Bearing in mind that the first number is the number of bytes of data
we'd have to copy if we don't enlarge-in-place, we're not saving that
much work. (Cases involving larger chunks are passed off to libc's
realloc(), so there's never anything bigger than 2K of copying at
stake, at least when power-of-2 request sizes are used.)

I drilled down a bit deeper and found that most of the larger realloc's
are coming from just two places: enlargement of StringInfo buffers
(initially 256 bytes) and enlargement of scan.l's literalbuf (initially
128 bytes). I changed the initial allocations to 1K for each of these,
and then the profile of successful realloc-in-place changes to

12 realloc enlarge 16 -> 24
1 realloc enlarge 16 -> 32
1 realloc enlarge 16 -> 40
1 realloc enlarge 16 -> 64
1 realloc enlarge 16 -> 80
81 realloc enlarge 1024 -> 2048
25 realloc enlarge 2048 -> 4096

Here, all of the remaining larger realloc's are happening during CREATE
VIEW operations (while constructing the pg_rewrite rule text), which
probably need not be considered a performance-critical path.

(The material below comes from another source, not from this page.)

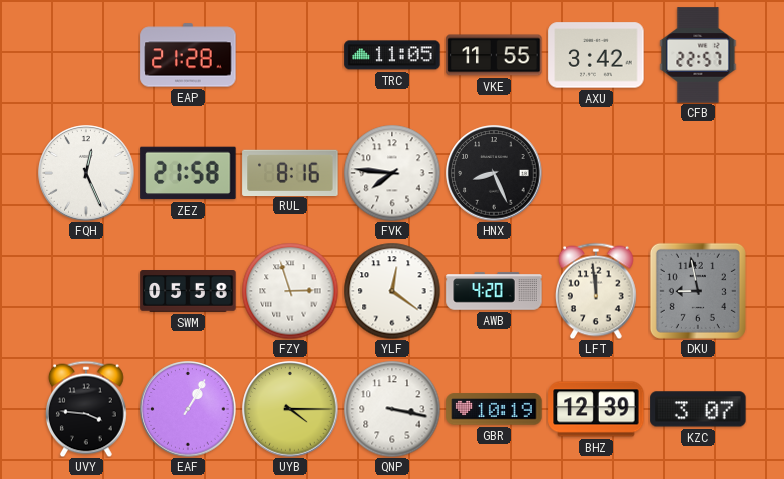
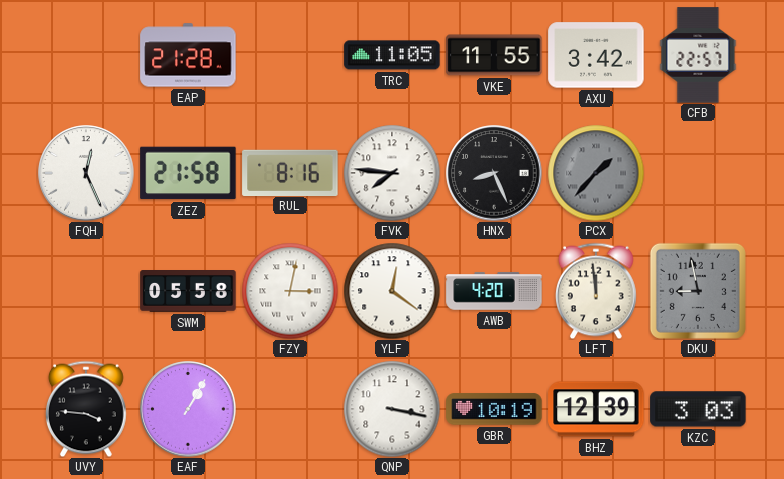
PCX: none -> 1:37
FZY: 2:57 -> 3:02
UYB: 4:15 -> none
KZC: 3:07 -> 3:03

Based on this, I conclude that the realloc-in-place code doesn't pull
its weight. We should just remove it, and increase those penurious
initial allocations in stringinfo.c and scan.l to avoid most of the
use-cases for repalloc in the first place.

Does anyone have any other test cases to suggest? Stuff like pgbench
isn't interesting --- it doesn't cause repalloc to be invoked at all.